Nesse caso, o voto do relator e dos demais ministros que já se manifestaram – Dias Toffoli, Rosa Weber e Gilmar Mendes – foram favoráveis à União no que diz respeito à interrupção dos efeitos das sentenças transitadas em julgado quando da mudança de entendimento jurisprudencial pelo STF, a despeito da divergência parcial do Ministro Gilmar Mendes.
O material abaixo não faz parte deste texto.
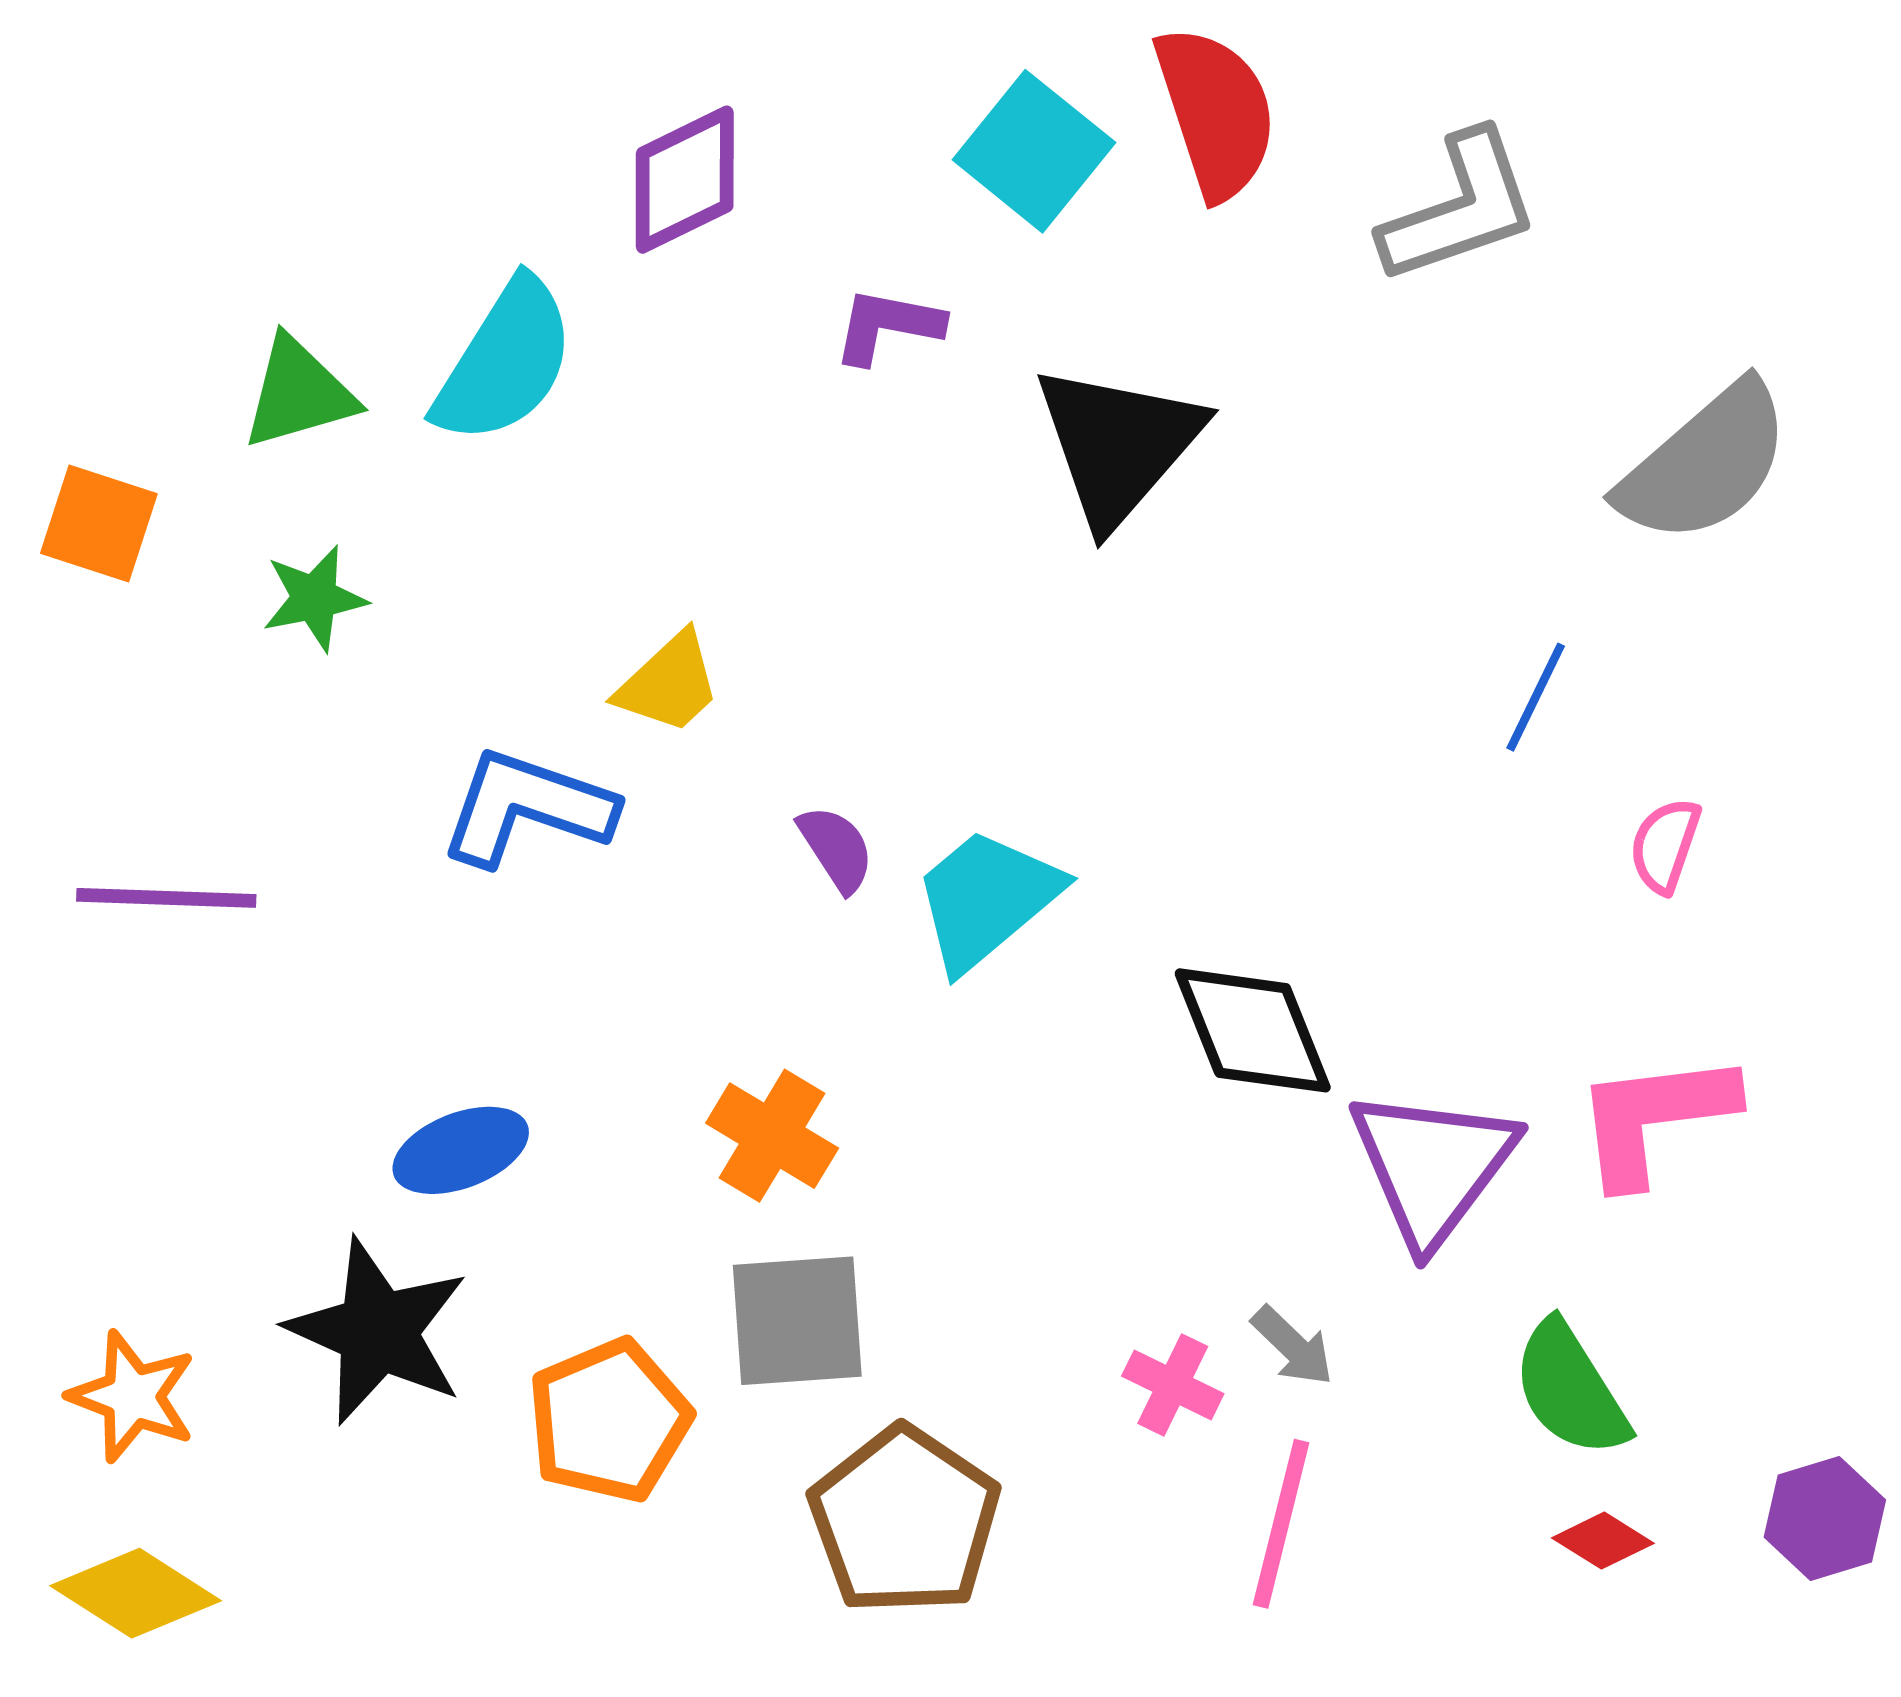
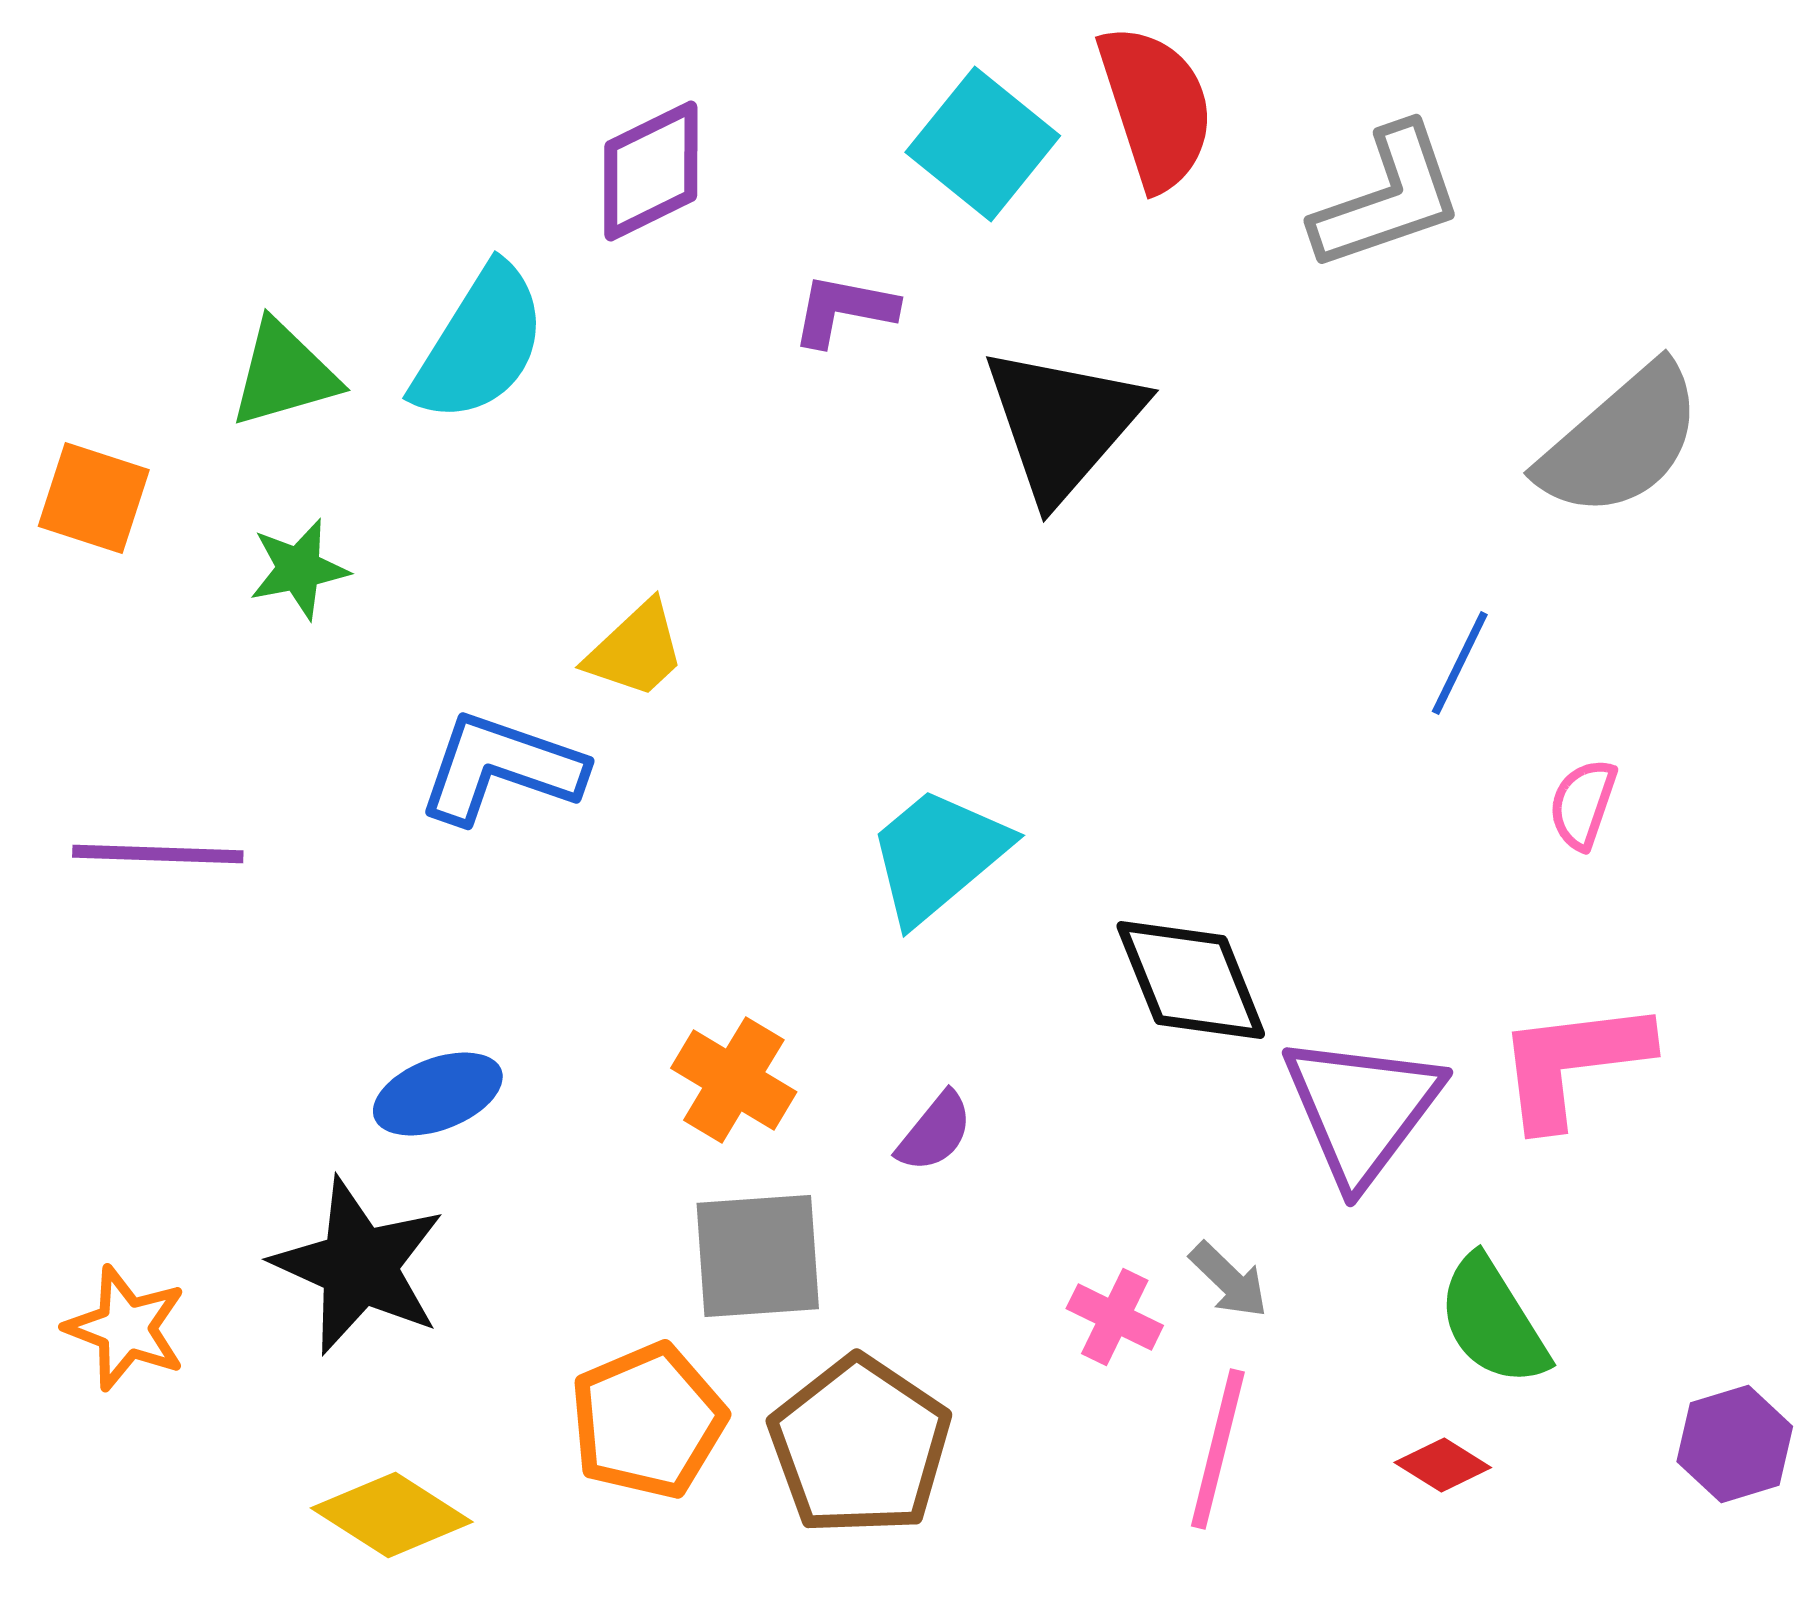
purple semicircle: (836, 848) -> (935, 1132), moved, turned 72
orange pentagon: (609, 1421) -> (648, 1421), moved
red diamond: (1603, 1541) -> (1443, 1465), moved
yellow diamond: (136, 1593) -> (392, 1515), moved

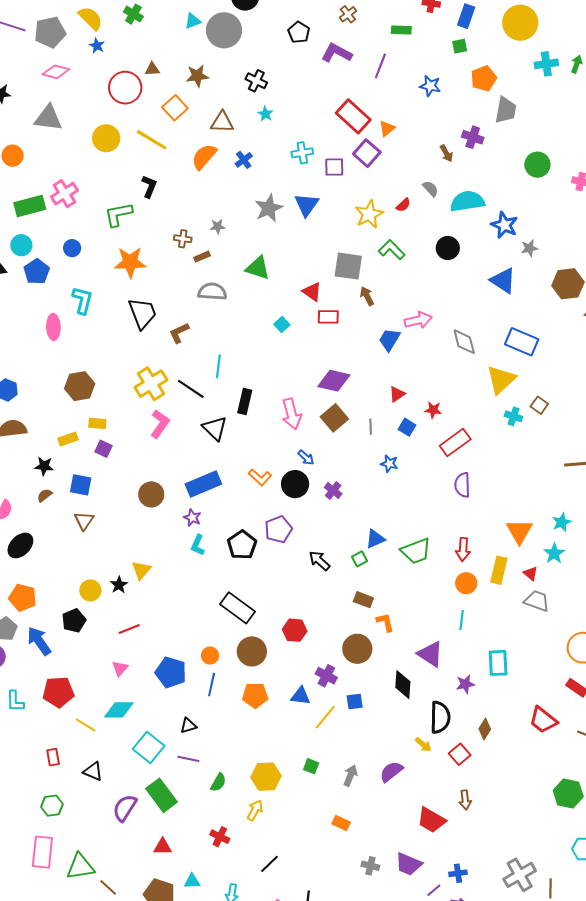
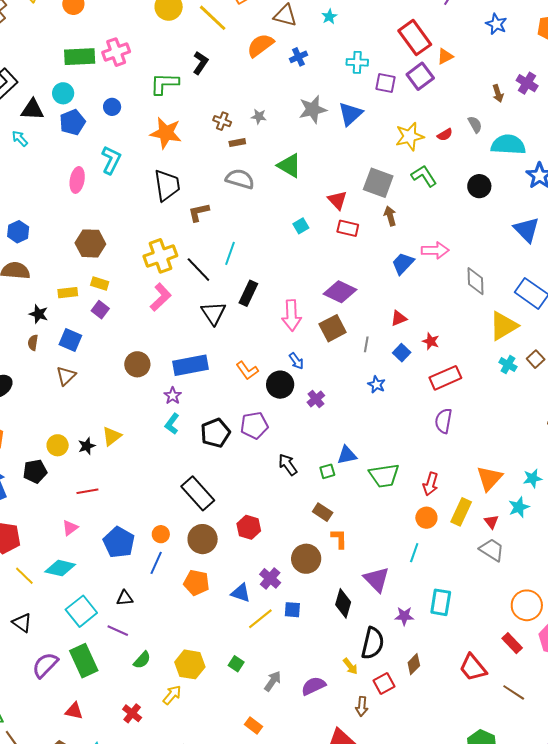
brown semicircle: (45, 495) -> (33, 343), turned -56
brown arrow: (465, 800) -> (362, 706), moved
De qualquer forma, ambos os relatores concordaram que a mudança no entendimento do STF quanto a um tributo faz nascer um tributo novo para o contribuinte que se via salvaguardado pela coisa julgada, de modo que a ata de julgamento seria equivalente ao primeiro dia de vigência da norma, que deverá produzir efeitos somente após os períodos das regras da anterioridade de acordo com a espécie tributária em questão.
Com o pedido de vista pelo ministro Alexandre de Moraes, ainda não há previsão para conclusão de tão relevante julgamento. Não há dúvida, porém, de que seu resultado tem grande potencial de impacto sobre a segurança jurídica dos contribuintes.